Head of OU Medical Center’s ICU speaks about COVID-19-related respiratory problems

Coronavirus

OKLAHOMA CITY (KFOR) – A top metro doctor spoke with News 4 to address respiratory problems related to COVID-19.

Dr. Brent Brown, Medical Director of OU Medical Center’s ICU, says there are particular concerns about people who already have lung disease, conditions like asthma, COPD, and even people who smoke or vape.

“Based on the information that we’ve obtained from other countries, like China and Italy and Spain, we know that these people are more likely to get severe disease, lung disease from the COVID-19 virus than someone who does not have a condition, like that,” said Brown.

Brown says he has never seen anything like this before.

“I guess the closest comparisons that we might have is from history, would be the H1N1 epidemics from 1918, so its been longer than anybody alive has seen anything resembling this,” he said.

It’s allergy season in Oklahoma. He says the difference between COVID-19 and allergies is in the symptoms.

“If you are an allergy sufferer and you have something more like shortness of breath and coughing and fever, then you need to begin to be concerned that maybe you’ve got the COVID-19 virus in addition to your allergies, and you should contact your healthcare provide,” he said.

Brown says ventilators are used for some patients diagnosed with COVID-19.

“So a minority of patients that get COVID-19 – maybe 20 percent – will be much sicker than those that can actually stay at home, and of those 20 percent, some will develop – after a week after they’ve been sick with the virus – breathing difficulties. The breathing difficulties come on quickly, and so people can go from being alright in the morning to really, really low on oxygen levels within 24-hours. And what they’re most likely to notice will be shortness of breath when they walk around and do things, even just things that are ordinary activities,” he said.
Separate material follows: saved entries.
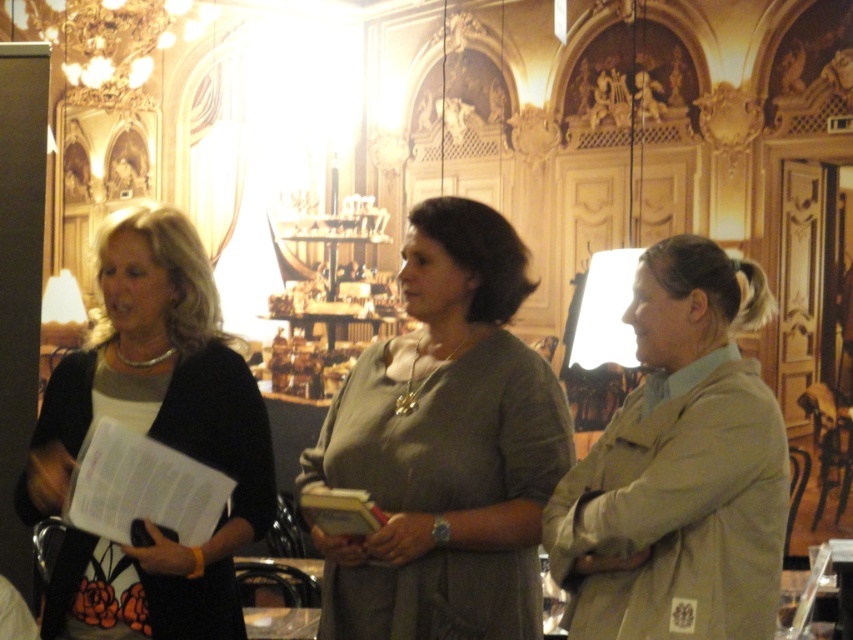 Who is higher up, tan fabric jacket at right or matte black sweater at left?

matte black sweater at left is higher up.

Who is more distant from viewer, (735,628) or (138,582)?

The point (138,582) is more distant.

The width and height of the screenshot is (853, 640). In order to click on tan fabric jacket at right in this screenshot , I will do `click(680, 468)`.

Does point (456, 372) come behind point (585, 568)?

Yes, it is behind point (585, 568).

In the scene shown: Can you confirm if matte olive green blouse at center is shorter than tan fabric jacket at right?

Incorrect, matte olive green blouse at center's height does not fall short of tan fabric jacket at right's.

Image resolution: width=853 pixels, height=640 pixels. Describe the element at coordinates (444, 448) in the screenshot. I see `matte olive green blouse at center` at that location.

Identify the location of matte olive green blouse at center. The width and height of the screenshot is (853, 640). (444, 448).

Does matte olive green blouse at center appear over matte black sweater at left?

Actually, matte olive green blouse at center is below matte black sweater at left.

Locate an element on the screen. The image size is (853, 640). matte olive green blouse at center is located at coordinates (x=444, y=448).

I want to click on matte olive green blouse at center, so click(444, 448).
Brown says it’s strange to think about what’s gone on with this COVID-19 pandemic.

“I was familiar with pandemics, the 1918 H1N1 Influenza outbreak, and you never think that the thing is going to happen during your time. So, I think that health care providers, doctors and other health care professionals are finding themselves in a surreal situation where it’s almost like it’s a bad movie, but people are rising to the occasion and going to meet the need here,” he said.